Book reviews roundup: Eleanor Marx: A Life, The Lives of Others and Stress Test

What the critics thought of Eleanor Marx: A Life by Rachel Holmes, The Lives of Others by Neel Mukherjee and Stress Test by Timothy Geithner
  
  

Eleanor Marx
Eleanor Marx is the subject of Rachel Holmes's biography. Photograph: Getty Photograph: Getty

"This trilingual prodigy was to become a revolutionary writer in her own right, a trailblazing feminist, a lover of literature and a tireless activist on behalf of the poor and oppressed all over the world." Bel Mooney was lost in admiration for Eleanor Marx, whose biography, written by Rachel Holmes, she found to be "gripping"; more surprising is that this review was in the Daily Mail. What Marx desired most, Mooney continued, "was to change the world": Holmes "is an energetically partisan biographer who believes she did … The story … is shot through with the melodrama of the great Victorian novels – a tale of secrets, infidelities, lost letters and legacies, depression, deception and ultimate tragedy." Jeanette Winterson's review in the Daily Telegraph was a five-star rave, with more eye-opening political opinion for a rightwing paper: "the story of this remarkable life is so well told, with a rare combination of pace, verve and scholarship … I doubt the reader will close this brilliant biography unmoved by this extraordinary woman's life and untroubled by the inevitable questions it raises about global capitalism now." The FT's reviewer, Lisa Jardine, meanwhile concluded that "Holmes has given back to us an unforgettable Eleanor Marx."

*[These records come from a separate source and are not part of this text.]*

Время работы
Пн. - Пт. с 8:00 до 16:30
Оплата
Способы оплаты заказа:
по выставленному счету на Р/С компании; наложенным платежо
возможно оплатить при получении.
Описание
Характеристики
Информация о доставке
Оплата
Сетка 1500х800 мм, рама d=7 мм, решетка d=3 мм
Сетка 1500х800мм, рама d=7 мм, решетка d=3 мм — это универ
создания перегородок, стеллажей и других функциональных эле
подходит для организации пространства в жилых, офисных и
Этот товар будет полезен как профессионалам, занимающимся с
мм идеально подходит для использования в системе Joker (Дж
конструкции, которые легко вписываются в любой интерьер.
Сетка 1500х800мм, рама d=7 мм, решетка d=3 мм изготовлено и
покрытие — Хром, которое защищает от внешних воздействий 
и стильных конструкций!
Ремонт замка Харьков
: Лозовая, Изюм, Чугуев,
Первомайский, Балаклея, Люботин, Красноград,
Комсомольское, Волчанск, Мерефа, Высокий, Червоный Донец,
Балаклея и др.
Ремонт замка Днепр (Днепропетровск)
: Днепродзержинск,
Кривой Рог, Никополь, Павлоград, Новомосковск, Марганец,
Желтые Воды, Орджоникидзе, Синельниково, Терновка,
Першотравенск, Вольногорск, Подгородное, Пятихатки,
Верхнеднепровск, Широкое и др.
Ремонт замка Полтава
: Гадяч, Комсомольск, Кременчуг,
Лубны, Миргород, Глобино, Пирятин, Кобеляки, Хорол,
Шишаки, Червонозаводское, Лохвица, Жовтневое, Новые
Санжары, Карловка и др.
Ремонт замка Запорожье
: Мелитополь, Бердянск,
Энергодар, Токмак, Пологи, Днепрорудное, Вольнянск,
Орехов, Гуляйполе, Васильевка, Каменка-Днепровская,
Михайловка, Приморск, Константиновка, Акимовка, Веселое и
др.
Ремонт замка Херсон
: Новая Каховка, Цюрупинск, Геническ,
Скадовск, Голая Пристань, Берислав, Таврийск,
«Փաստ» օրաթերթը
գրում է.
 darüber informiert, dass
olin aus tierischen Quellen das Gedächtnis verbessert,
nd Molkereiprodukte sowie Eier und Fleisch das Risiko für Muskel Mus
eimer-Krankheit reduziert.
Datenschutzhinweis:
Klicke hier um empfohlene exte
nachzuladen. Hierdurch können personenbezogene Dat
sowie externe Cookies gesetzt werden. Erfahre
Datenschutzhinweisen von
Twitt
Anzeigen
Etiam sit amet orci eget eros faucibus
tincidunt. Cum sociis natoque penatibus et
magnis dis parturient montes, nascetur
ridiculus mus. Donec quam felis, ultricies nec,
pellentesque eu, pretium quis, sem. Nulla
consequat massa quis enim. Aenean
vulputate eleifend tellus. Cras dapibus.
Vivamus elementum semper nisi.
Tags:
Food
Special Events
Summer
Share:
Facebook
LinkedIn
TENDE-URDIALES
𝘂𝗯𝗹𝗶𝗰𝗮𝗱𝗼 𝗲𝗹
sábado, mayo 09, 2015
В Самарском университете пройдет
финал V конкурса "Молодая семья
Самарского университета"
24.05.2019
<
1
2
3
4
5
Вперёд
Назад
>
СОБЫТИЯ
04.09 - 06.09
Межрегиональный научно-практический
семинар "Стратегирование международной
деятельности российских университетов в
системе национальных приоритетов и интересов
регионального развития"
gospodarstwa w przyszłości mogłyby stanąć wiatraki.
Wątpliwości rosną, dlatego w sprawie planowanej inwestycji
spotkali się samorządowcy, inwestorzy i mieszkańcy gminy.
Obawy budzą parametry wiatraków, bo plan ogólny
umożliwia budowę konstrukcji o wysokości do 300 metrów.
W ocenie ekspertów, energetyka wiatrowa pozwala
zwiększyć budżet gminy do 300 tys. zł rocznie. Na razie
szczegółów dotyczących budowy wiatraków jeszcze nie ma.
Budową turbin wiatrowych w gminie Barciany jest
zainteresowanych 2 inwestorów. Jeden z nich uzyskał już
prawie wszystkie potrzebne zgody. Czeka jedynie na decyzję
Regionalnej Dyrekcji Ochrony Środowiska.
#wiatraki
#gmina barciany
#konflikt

The Lives of Others by Neel Mukherjee was described by Theo Tait in the Sunday Times as "a rich and engrossing family saga set in Calcutta and rural West Bengal, mostly during the social upheavals of the late 1960s". But it was a mixed review: "Mukherjee generally convinces, whether he is describing a family argument, labour disputes at a paper factory, or torture at the hands of the Calcutta police." Stylistically, the novel is, however, "distinctly odd … His diction is often wordy and pompous; one suspects that his thesaurus has been well and truly ransacked … one character feels 'puissant like a nocturnal predator' … The Lives of Others reads like the penultimate draft of a really good novel. Yet its saving grace is that it is unfailingly interesting." Patrick Gale in the Independent pinpointed the story in the novel he felt mattered most to the author: "Pursuing the rebel son, Supratik, on a career from 1960s Maoist idealism through brutal murders in the jungle, to scenes of police torture that had this reader sitting protectively on his hands, it is a graphic reminder that the bourgeois Indian culture western readers so readily idealise is sustained at terrible human cost."

"For Americans who pay attention to these things," wrote Iain Dey in the Sunday Times about Timothy Geithner, author of Stress Test, "he was and remains 'Mr Bailout': the man who handed taxpayers' hard-earned cash to bankers … In this generally racy, opinionated if sometimes overdetailed memoir … Geithner aims, just over a year after leaving the Capitol, to set the record straight. And though he pledges in his introduction that 'this won't be an if-only-they-had-listened-to-me memoir', he struggles … – perhaps predictably – to keep that promise." "He's written a really good book – we might as well get that out of the way, as so much else about … Geithner remains unsettled," noted Michael Lewis in the New York Times. But the story he tells "blames everyone and no one. The crisis he describes might just as well have been an act of God.". And yet there's "hardly a moment in Geithner's story when the reader feels he is being anything but straightforward". For Edward Luce in the FT, too much of the "sharply worded and candid memoir", however self-deprecating it may be, "is self-defence … Ultimately, Geithner will be judged by how the system handles the next big crisis."